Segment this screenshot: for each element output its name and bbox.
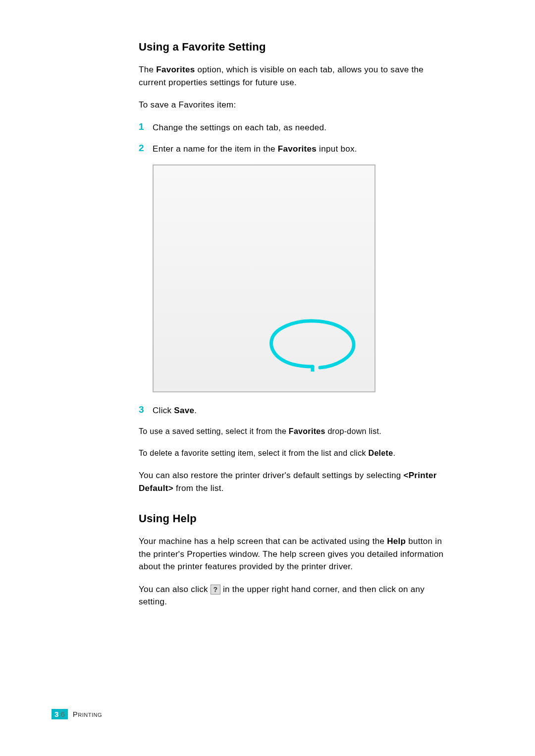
para-use-saved: To use a saved setting, select it from t… [139,426,446,437]
step-1: 1 Change the settings on each tab, as ne… [139,121,446,134]
text-frag: Click [153,406,174,415]
footer-chapter-badge: 3.6 [52,709,68,719]
step-text: Enter a name for the item in the Favorit… [153,143,357,156]
step-text: Change the settings on each tab, as need… [153,121,326,134]
text-frag: The [139,65,156,74]
text-frag: . [194,406,197,415]
screenshot-placeholder [153,164,375,392]
text-frag: . [393,449,395,457]
text-frag: Your machine has a help screen that can … [139,537,387,546]
text-bold-save: Save [174,406,194,415]
text-frag: from the list. [173,484,224,493]
help-question-icon: ? [211,585,220,594]
text-frag: Enter a name for the item in the [153,144,278,154]
para-restore-default: You can also restore the printer driver'… [139,469,446,494]
para-favorites-intro: The Favorites option, which is visible o… [139,63,446,89]
step-number: 3 [139,404,153,417]
step-number: 2 [139,143,153,156]
text-bold-favorites: Favorites [278,144,317,154]
page-footer: 3.6 Printing [52,709,102,719]
step-3: 3 Click Save. [139,404,446,417]
text-frag: To delete a favorite setting item, selec… [139,449,369,457]
text-bold-help: Help [387,537,406,546]
text-bold-favorites: Favorites [289,427,325,435]
text-frag: You can also click [139,585,211,594]
section-heading-favorite: Using a Favorite Setting [139,41,446,54]
text-frag: To use a saved setting, select it from t… [139,427,289,435]
para-help-intro: Your machine has a help screen that can … [139,535,446,573]
step-2: 2 Enter a name for the item in the Favor… [139,143,446,156]
step-number: 1 [139,121,153,134]
para-to-save: To save a Favorites item: [139,99,446,111]
para-delete-favorite: To delete a favorite setting item, selec… [139,447,446,459]
footer-section-title: Printing [73,710,102,718]
annotation-circle-icon [266,317,360,372]
text-bold-favorites: Favorites [156,65,195,74]
step-text: Click Save. [153,404,197,417]
footer-page-number: .6 [58,710,65,718]
para-help-click: You can also click ? in the upper right … [139,583,446,608]
text-frag: You can also restore the printer driver'… [139,471,404,480]
text-frag: drop-down list. [325,427,381,435]
text-bold-delete: Delete [369,449,393,457]
section-heading-help: Using Help [139,512,446,525]
text-frag: input box. [317,144,357,154]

++++++++

Assignment —
Filter the records for the string "Enter" and copy every line that holds it.

Solution to this task —
step-text: Enter a name for the item in the Favorit… [153,143,357,156]
text-frag: Enter a name for the item in the [153,144,278,154]
step-2: 2 Enter a name for the item in the Favor… [139,143,446,156]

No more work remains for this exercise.